**Stored data entries**.
=-=-=

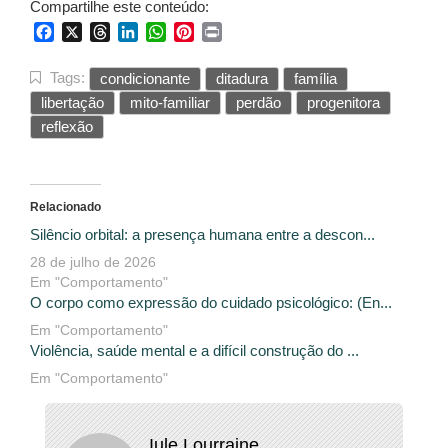
Compartilhe este conteúdo:
Facebook
X
Threads
LinkedIn
WhatsApp
Pinterest
Print
Tags:
condicionante
ditadura
família
libertação
mito-familiar
perdão
progenitora
reflexão
Relacionado
Silêncio orbital: a presença humana entre a descon...
28 de julho de 2026
Em "Comportamento"
O corpo como expressão do cuidado psicológico: (En...
Em "Comportamento"
Violência, saúde mental e a difícil construção do ...
Em "Comportamento"
Iule Lourraine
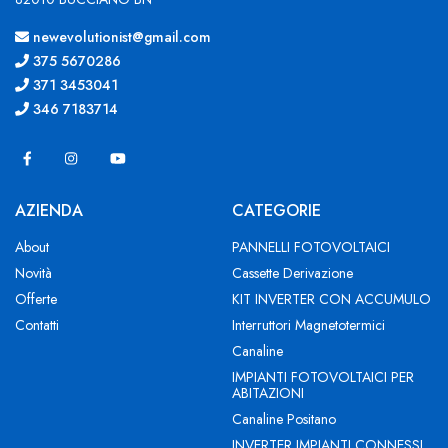
newevolutionist@gmail.com
375 5670286
371 3453041
346 7183714
AZIENDA
CATEGORIE
About
PANNELLI FOTOVOLTAICI
Novità
Cassette Derivazione
Offerte
KIT INVERTER CON ACCUMULO
Contatti
Interruttori Magnetotermici
Canaline
IMPIANTI FOTOVOLTAICI PER
ABITAZIONI
Canaline Positano
INVERTER IMPIANTI CONNESSI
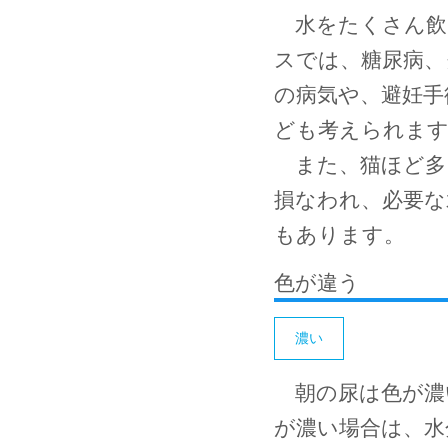
水をたくさん飲
スでは、糖尿病、
の病気や、避妊手
ども考えられま
また、猫ほど多
損なわれ、必要な
もあります。
色が違う
濃い
朝の尿は色が濃
が濃い場合は、水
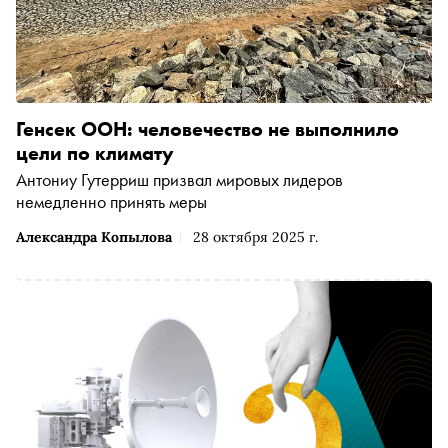
Генсек ООН: человечество не выполнило
цели по климату
Антониу Гутерриш призвал мировых лидеров
немедленно принять меры
Александра Копылова
28 октября 2025 г.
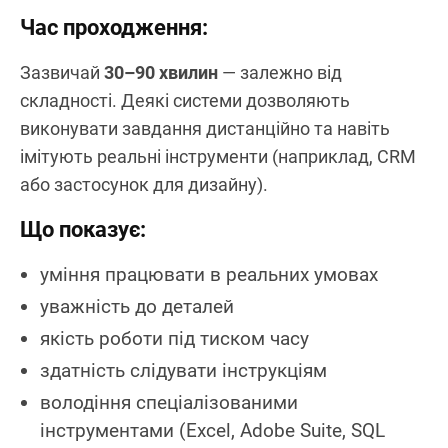
Час проходження:
Зазвичай
30–90 хвилин
— залежно від
складності. Деякі системи дозволяють
виконувати завдання дистанційно та навіть
імітують реальні інструменти (наприклад, CRM
або застосунок для дизайну).
Що показує:
уміння працювати в реальних умовах
уважність до деталей
якість роботи під тиском часу
здатність слідувати інструкціям
володіння спеціалізованими
інструментами (Excel, Adobe Suite, SQL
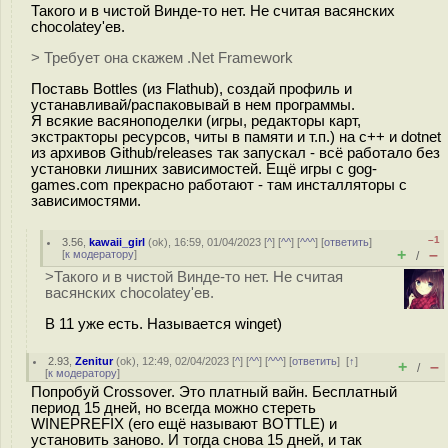
Такого и в чистой Винде-то нет. Не считая васянских
chocolatey'ев.
> Требует она скажем .Net Framework
Поставь Bottles (из Flathub), создай профиль и
устанавливай/распаковывай в нем программы.
Я всякие васяноподелки (игры, редакторы карт,
экстракторы ресурсов, читы в памяти и т.п.) на с++ и dotnet
из архивов Github/releases так запускал - всё работало без
установки лишних зависимостей. Ещё игры с gog-
games.com прекрасно работают - там инсталляторы с
зависимостями.
–1
3.56
,
kawaii_girl
(
ok
), 16:59, 01/04/2023 [
^
] [
^^
] [
^^^
] [
ответить
]
+
–
[
к модератору
]
/
>Такого и в чистой Винде-то нет. Не считая
васянских chocolatey'ев.
В 11 уже есть. Называется winget)
2.93
,
Zenitur
(
ok
), 12:49, 02/04/2023 [
^
] [
^^
] [
^^^
] [
ответить
]
[
↑
]
+
–
/
[
к модератору
]
Попробуй Crossover. Это платный вайн. Бесплатный
период 15 дней, но всегда можно стереть
WINEPREFIX (его ещё называют BOTTLE) и
установить заново. И тогда снова 15 дней, и так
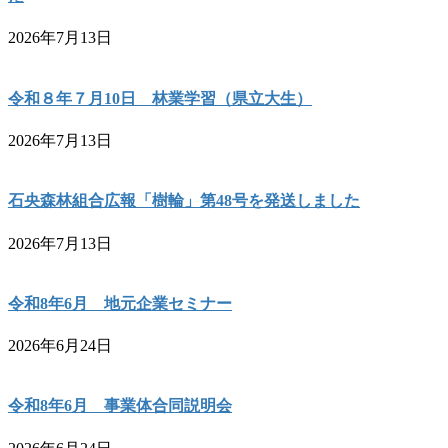
2026年7月13日
令和８年７月10日 林業学習（県立大生）
2026年7月13日
石央森林組合広報「樹輪」第48号を発送しました
2026年7月13日
令和8年6月 地元企業セミナー
2026年6月24日
令和8年6月 事業体合同説明会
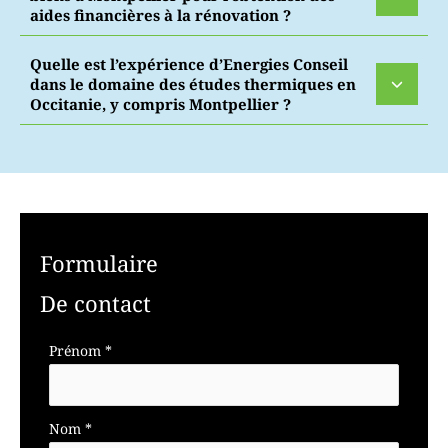
aides financières à la rénovation ?
Quelle est l’expérience d’Energies Conseil
dans le domaine des études thermiques en
Occitanie, y compris Montpellier ?
Formulaire
De contact
Formulaire
Prénom
*
simple
avec
téléphone
Nom
*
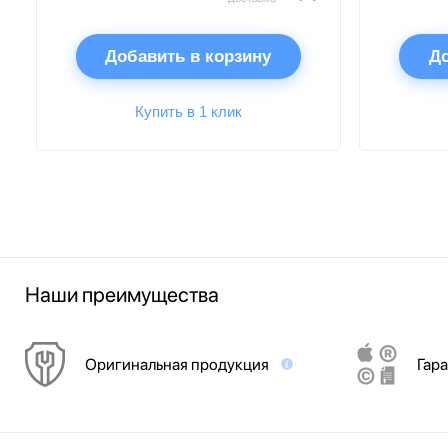
Добавить в корзину
До
Купить в 1 клик
Наши преимущества
Оригинальная продукция
Гара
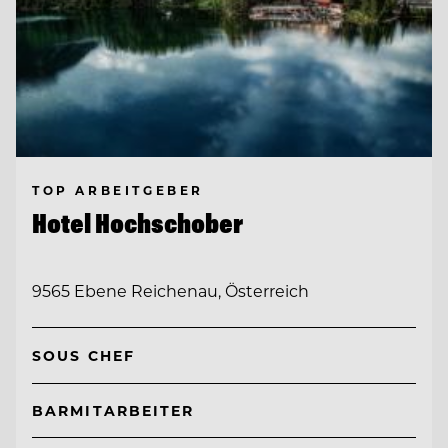
TOP ARBEITGEBER
Hotel Hochschober
9565 Ebene Reichenau, Österreich
SOUS CHEF
BARMITARBEITER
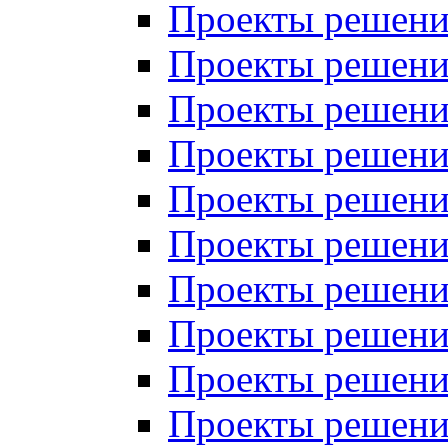
Проекты решений
Проекты решений
Проекты решений
Проекты решений
Проекты решений
Проекты решений
Проекты решений
Проекты решений
Проекты решений
Проекты решений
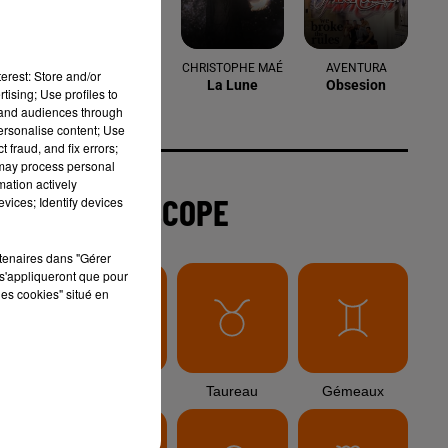
6 août 2026
Arles : après un taureau percuté lors
erest: Store and/or
d'une abrivado à Saliers,...
tising; Use profiles to
tand audiences through
personalise content; Use
 fraud, and fix errors;
 may process personal
6 août 2026
mation actively
Éclipse solaire du 12 août 2026 : le
vices; Identify devices
CHU de Nîmes appelle à la plus...
rtenaires dans "Gérer
s'appliqueront que pour
les cookies" situé en
3 août 2026
Sauvage'On Festival : une première
édition électro attendue au cœur...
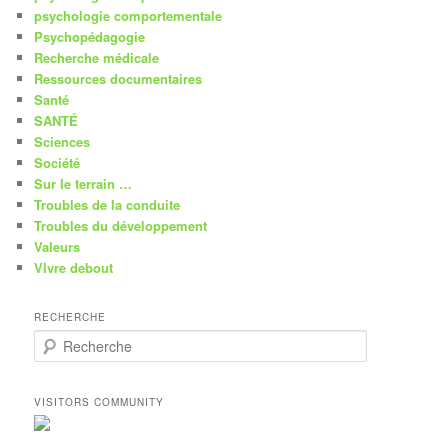
psychologie comportementale
Psychopédagogie
Recherche médicale
Ressources documentaires
Santé
SANTÉ
Sciences
Société
Sur le terrain …
Troubles de la conduite
Troubles du développement
Valeurs
VIvre debout
RECHERCHE
R
e
c
h
VISITORS COMMUNITY
e
r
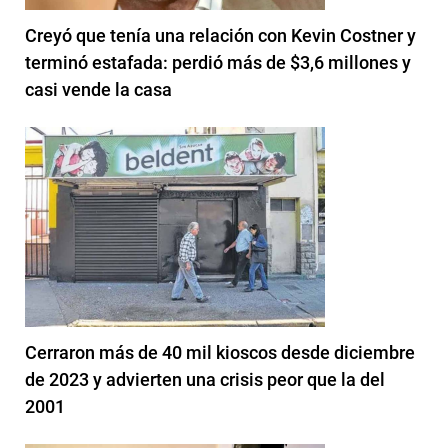
Creyó que tenía una relación con Kevin Costner y
terminó estafada: perdió más de $3,6 millones y
casi vende la casa
Cerraron más de 40 mil kioscos desde diciembre
de 2023 y advierten una crisis peor que la del
2001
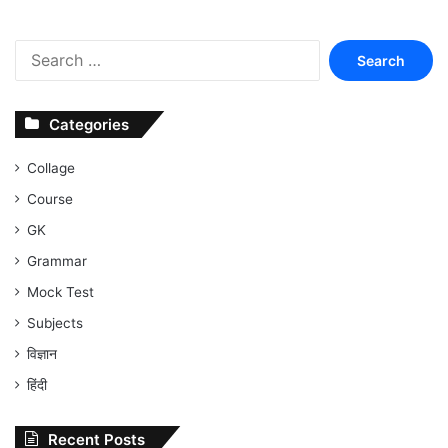
Search
for:
Categories
Collage
Course
GK
Grammar
Mock Test
Subjects
विज्ञान
हिंदी
Recent Posts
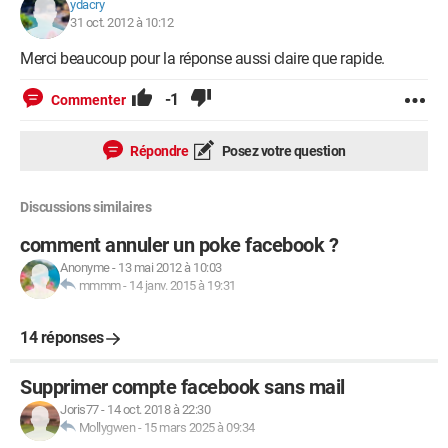
ydacry
31 oct. 2012 à 10:12
Merci beaucoup pour la réponse aussi claire que rapide.
-1
Commenter
Répondre
Posez votre question
Discussions similaires
comment annuler un poke facebook ?
Anonyme
-
13 mai 2012 à 10:03
mmmm
-
14 janv. 2015 à 19:31
14 réponses
Supprimer compte facebook sans mail
Joris77
-
14 oct. 2018 à 22:30
Mollygwen
-
15 mars 2025 à 09:34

=-=-=

**Instructions to follow**. Where a line above holds the string "IMPIANTI", show that line.

**Response to the task**.
IMPIANTI FOTOVOLTAICI PER
INVERTER IMPIANTI CONNESSI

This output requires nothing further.